## Dataset entries
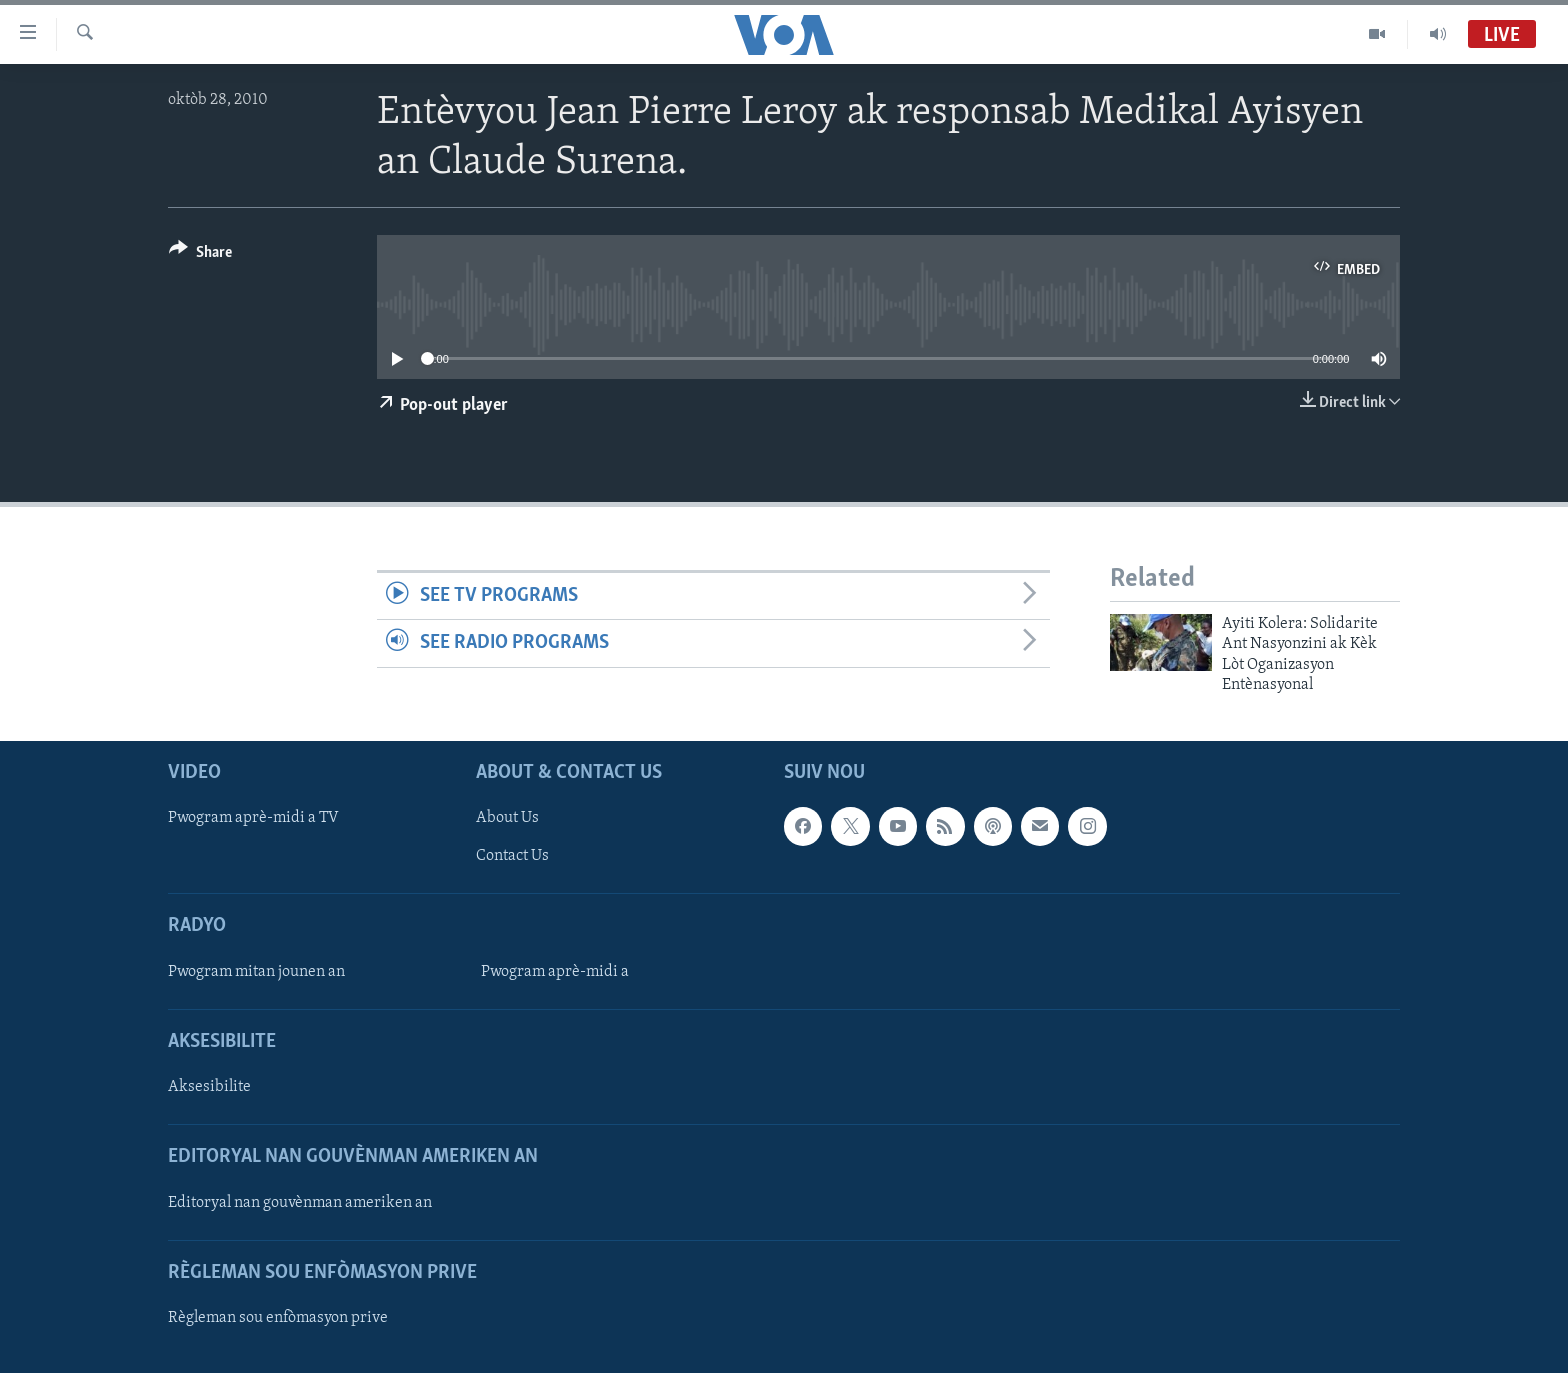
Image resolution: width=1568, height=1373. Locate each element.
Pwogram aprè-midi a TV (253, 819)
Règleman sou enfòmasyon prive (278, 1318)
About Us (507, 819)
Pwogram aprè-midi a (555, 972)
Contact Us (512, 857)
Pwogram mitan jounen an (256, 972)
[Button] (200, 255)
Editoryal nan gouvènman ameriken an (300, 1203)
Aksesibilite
---
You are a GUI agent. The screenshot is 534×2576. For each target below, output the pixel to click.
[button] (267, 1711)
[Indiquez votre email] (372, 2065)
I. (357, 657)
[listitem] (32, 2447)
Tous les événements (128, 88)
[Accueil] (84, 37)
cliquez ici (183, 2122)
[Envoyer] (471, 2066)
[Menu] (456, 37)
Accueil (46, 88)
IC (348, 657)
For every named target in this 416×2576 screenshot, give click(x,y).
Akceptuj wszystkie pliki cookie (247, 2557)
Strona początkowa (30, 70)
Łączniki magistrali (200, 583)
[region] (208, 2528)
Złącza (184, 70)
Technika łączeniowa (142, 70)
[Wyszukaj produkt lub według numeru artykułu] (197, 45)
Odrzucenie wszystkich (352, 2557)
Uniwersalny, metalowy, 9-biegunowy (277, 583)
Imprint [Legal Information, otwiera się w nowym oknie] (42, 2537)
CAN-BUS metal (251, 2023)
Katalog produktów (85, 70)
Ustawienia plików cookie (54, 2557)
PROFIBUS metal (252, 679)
...
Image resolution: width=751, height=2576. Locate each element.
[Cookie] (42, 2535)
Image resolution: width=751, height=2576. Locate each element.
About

## Aim of the exercise
From the listing above, the lines starting with the one that has "Image resolution: width=1568, height=1373." and running through the one that has "Aksesibilite" should be copied exactly, ends included.

## Solution
Image resolution: width=1568, height=1373. Locate each element.
Pwogram aprè-midi a TV (253, 819)
Règleman sou enfòmasyon prive (278, 1318)
About Us (507, 819)
Pwogram aprè-midi a (555, 972)
Contact Us (512, 857)
Pwogram mitan jounen an (256, 972)
[Button] (200, 255)
Editoryal nan gouvènman ameriken an (300, 1203)
Aksesibilite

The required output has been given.